**WHAT THIS TASK INVOLVES**. What are the lines below, starting at the line containing "Apuntes de la semana" and ending at the line containing "兼顧重點與效率，讓我深刻感受到他們的專業與用心。也正"? Write them out exactly, ends included, without pictures.

**DATA IN THIS EXERCISE**.
____

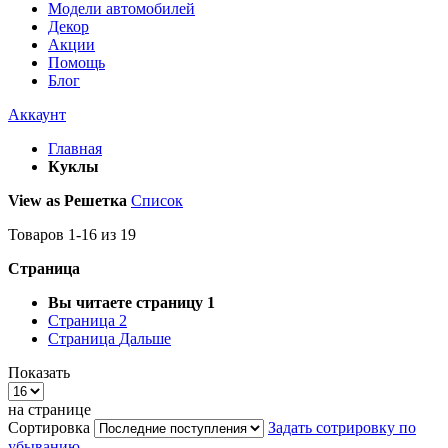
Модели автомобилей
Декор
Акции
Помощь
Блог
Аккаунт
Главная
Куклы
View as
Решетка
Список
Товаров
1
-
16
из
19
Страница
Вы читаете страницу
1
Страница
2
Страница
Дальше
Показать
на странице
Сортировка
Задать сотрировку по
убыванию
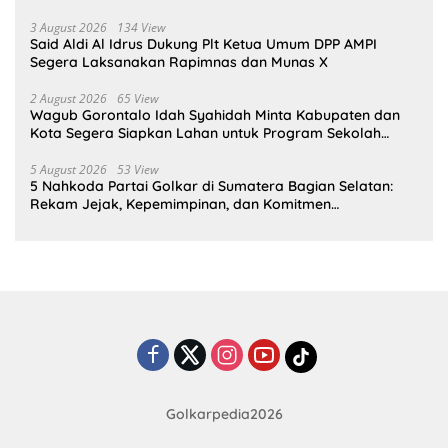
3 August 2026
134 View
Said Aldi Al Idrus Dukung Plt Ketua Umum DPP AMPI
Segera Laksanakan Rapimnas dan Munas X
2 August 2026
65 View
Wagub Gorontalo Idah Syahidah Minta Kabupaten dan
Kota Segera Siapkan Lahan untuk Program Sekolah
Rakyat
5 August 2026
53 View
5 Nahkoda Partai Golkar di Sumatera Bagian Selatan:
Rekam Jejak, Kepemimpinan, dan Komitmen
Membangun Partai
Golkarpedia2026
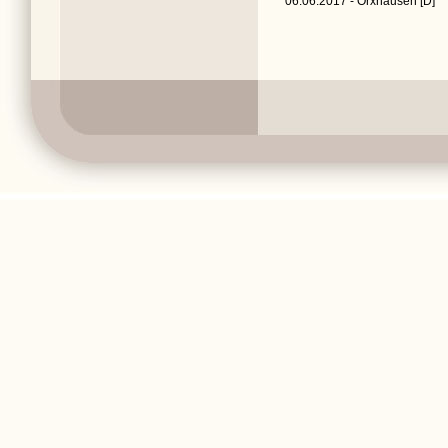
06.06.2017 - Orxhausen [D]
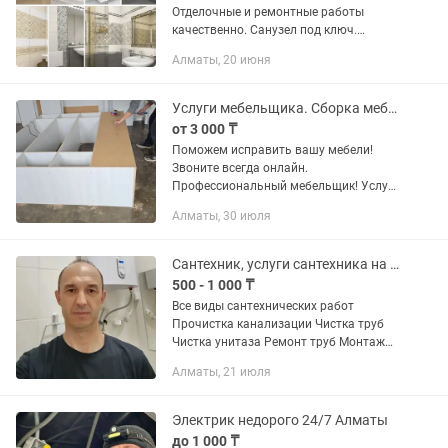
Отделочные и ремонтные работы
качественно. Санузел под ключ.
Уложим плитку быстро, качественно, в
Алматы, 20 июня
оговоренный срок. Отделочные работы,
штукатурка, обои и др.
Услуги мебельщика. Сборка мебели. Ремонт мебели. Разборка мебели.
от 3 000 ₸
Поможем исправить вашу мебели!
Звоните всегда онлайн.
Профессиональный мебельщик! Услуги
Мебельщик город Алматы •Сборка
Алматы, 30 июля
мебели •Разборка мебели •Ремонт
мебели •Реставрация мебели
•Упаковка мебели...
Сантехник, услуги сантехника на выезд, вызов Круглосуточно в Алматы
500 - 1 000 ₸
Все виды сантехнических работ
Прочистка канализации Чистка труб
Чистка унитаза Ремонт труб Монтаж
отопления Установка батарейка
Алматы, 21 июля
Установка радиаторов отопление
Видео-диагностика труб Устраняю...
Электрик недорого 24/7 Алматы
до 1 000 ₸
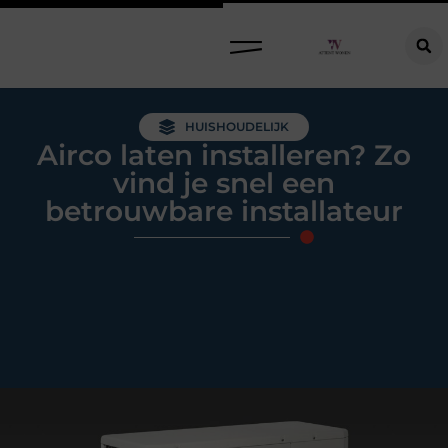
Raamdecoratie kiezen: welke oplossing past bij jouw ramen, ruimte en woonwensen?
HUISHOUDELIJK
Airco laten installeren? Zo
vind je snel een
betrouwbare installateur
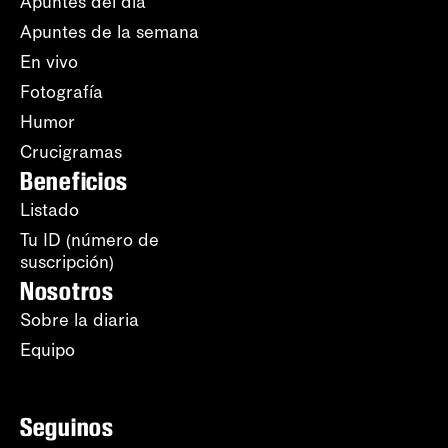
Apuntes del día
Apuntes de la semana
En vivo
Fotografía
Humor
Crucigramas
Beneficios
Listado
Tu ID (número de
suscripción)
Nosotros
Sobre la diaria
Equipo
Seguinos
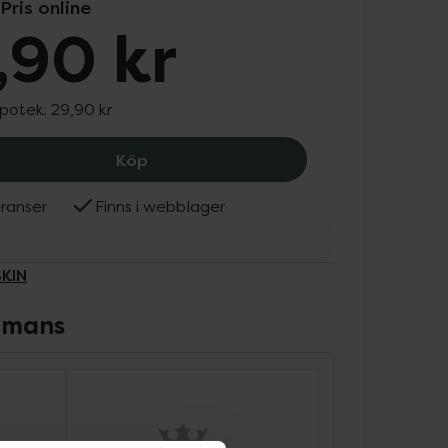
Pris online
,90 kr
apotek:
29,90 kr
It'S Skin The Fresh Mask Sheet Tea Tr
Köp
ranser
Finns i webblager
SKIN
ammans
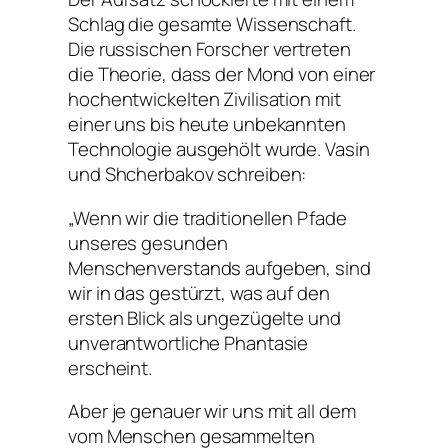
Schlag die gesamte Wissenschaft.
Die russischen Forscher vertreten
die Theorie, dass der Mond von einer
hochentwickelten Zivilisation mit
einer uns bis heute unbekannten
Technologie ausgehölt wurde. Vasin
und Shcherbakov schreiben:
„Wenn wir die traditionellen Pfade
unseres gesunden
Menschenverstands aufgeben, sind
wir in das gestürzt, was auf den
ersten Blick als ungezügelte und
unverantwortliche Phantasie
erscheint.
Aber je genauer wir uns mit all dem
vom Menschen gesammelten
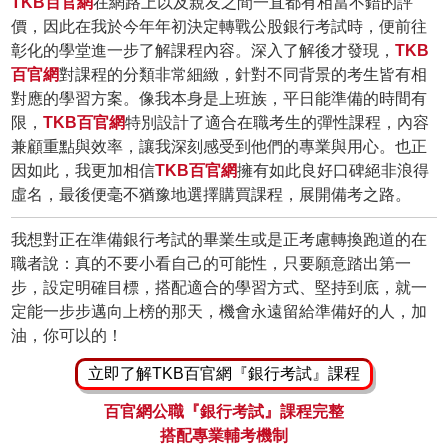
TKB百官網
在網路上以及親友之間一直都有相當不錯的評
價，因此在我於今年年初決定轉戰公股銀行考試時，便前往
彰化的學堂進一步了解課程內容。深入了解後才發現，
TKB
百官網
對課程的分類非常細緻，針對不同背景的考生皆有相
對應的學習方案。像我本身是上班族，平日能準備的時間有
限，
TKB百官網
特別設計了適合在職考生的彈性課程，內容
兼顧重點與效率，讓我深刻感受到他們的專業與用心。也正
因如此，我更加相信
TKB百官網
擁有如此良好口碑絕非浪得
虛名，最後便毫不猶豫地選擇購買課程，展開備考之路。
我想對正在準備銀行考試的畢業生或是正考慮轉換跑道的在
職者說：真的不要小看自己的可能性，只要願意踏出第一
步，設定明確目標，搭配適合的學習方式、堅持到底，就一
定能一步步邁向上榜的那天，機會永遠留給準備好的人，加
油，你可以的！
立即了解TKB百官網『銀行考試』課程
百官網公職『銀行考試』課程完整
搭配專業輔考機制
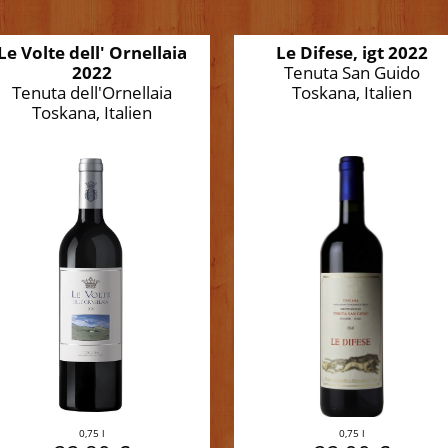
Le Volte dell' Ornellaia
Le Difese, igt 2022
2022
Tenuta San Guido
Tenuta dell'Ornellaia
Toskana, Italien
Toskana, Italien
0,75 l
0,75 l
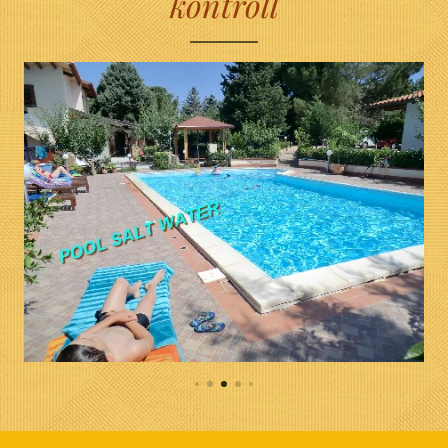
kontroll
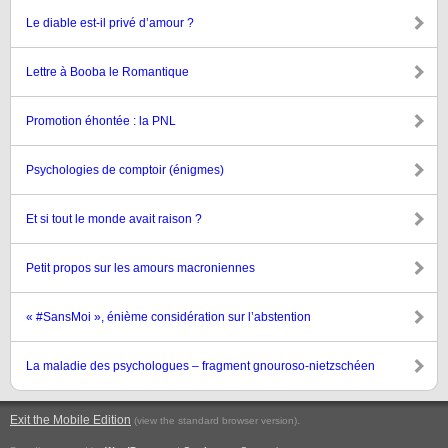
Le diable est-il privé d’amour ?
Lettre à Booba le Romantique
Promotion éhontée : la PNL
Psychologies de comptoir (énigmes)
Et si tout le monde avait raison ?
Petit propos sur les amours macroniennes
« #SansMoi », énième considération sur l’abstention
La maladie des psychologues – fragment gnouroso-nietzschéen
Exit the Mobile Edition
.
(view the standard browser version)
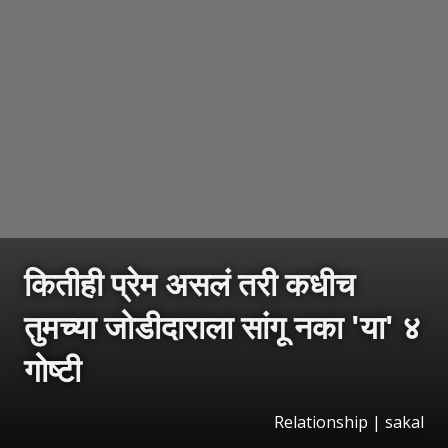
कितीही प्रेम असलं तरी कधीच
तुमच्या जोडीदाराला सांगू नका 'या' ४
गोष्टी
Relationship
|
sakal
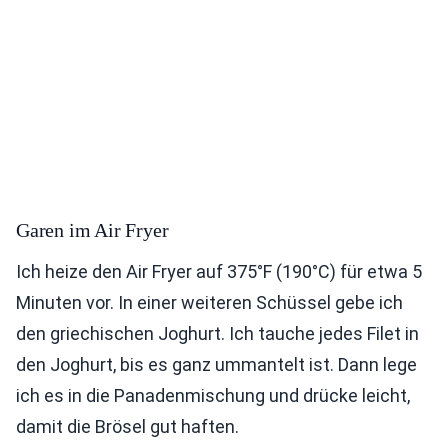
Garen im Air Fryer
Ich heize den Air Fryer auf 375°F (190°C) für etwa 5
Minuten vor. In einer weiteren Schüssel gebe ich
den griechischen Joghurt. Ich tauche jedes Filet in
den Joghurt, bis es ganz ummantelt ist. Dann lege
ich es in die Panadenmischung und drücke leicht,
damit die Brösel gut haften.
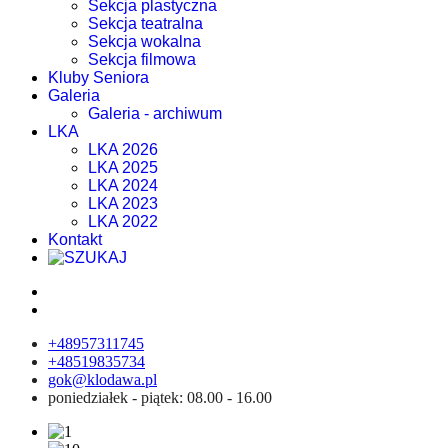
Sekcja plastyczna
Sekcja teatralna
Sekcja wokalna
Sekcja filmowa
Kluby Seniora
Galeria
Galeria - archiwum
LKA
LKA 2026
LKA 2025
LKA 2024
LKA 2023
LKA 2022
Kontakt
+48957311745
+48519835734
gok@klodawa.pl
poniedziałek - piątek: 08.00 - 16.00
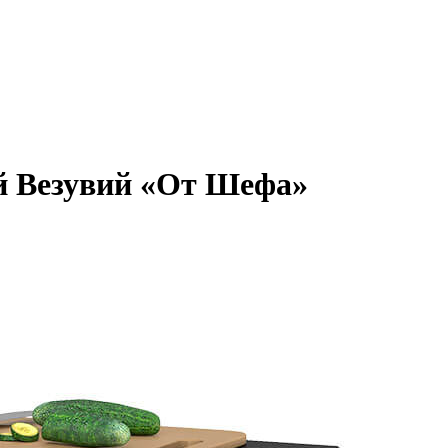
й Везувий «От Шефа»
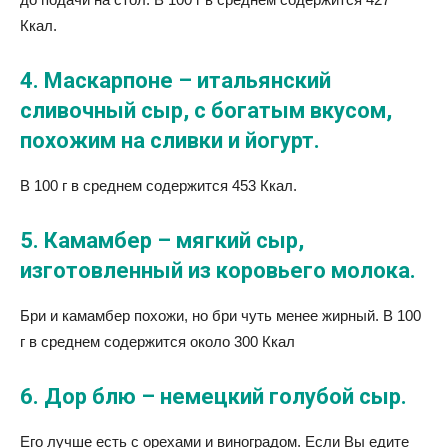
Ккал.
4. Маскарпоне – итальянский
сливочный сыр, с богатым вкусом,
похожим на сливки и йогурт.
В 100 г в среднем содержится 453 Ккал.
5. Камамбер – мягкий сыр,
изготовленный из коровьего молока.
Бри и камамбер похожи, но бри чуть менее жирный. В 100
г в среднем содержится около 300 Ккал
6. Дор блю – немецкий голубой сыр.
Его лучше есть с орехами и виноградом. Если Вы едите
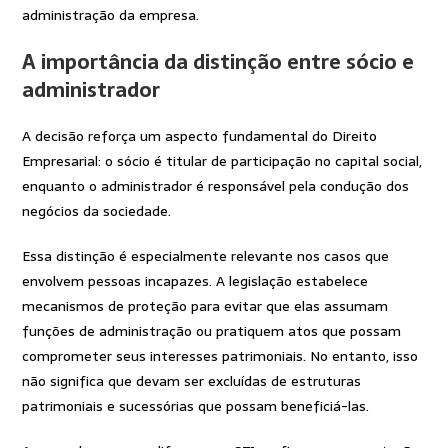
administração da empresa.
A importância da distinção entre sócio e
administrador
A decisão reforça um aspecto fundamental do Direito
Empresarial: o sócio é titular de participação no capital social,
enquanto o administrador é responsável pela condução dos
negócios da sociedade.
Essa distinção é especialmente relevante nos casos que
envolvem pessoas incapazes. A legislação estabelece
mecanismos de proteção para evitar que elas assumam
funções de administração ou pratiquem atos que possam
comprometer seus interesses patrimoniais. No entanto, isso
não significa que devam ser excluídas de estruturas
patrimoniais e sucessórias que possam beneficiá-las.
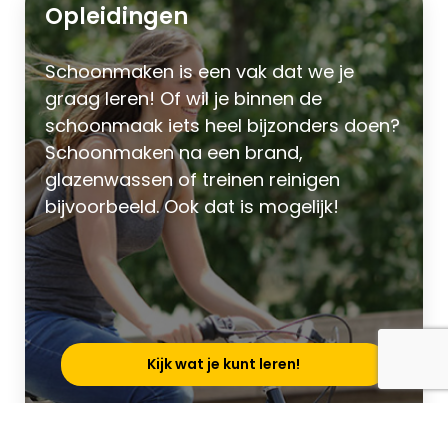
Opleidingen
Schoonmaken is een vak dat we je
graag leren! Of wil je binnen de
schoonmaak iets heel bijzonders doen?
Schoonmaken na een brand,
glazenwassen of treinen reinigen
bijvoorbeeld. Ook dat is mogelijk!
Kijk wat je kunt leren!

____

**ANSWER BOX**.
Apuntes de la semana
En vivo
Fotografía
Humor
Crucigramas
Beneficios
Listado
Tu ID (número de
suscripción)
Nosotros
Sobre la diaria
Equipo
Seguinos
Pris online
,90 kr
apotek:
29,90 kr
It'S Skin The Fresh Mask Sheet Tea Tr
Köp
ranser
Finns i webblager
SKIN
ammans
Schlag die gesamte Wissenschaft.
Die russischen Forscher vertreten
die Theorie, dass der Mond von einer
hochentwickelten Zivilisation mit
einer uns bis heute unbekannten
Technologie ausgehölt wurde. Vasin
und Shcherbakov schreiben:
„Wenn wir die traditionellen Pfade
unseres gesunden
Menschenverstands aufgeben, sind
wir in das gestürzt, was auf den
ersten Blick als ungezügelte und
unverantwortliche Phantasie
erscheint.
Aber je genauer wir uns mit all dem
vom Menschen gesammelten
TKB百官網
在網路上以及親友之間一直都有相當不錯的評
價，因此在我於今年年初決定轉戰公股銀行考試時，便前往
彰化的學堂進一步了解課程內容。深入了解後才發現，
TKB
百官網
對課程的分類非常細緻，針對不同背景的考生皆有相
對應的學習方案。像我本身是上班族，平日能準備的時間有
限，
TKB百官網
特別設計了適合在職考生的彈性課程，內容
兼顧重點與效率，讓我深刻感受到他們的專業與用心。也正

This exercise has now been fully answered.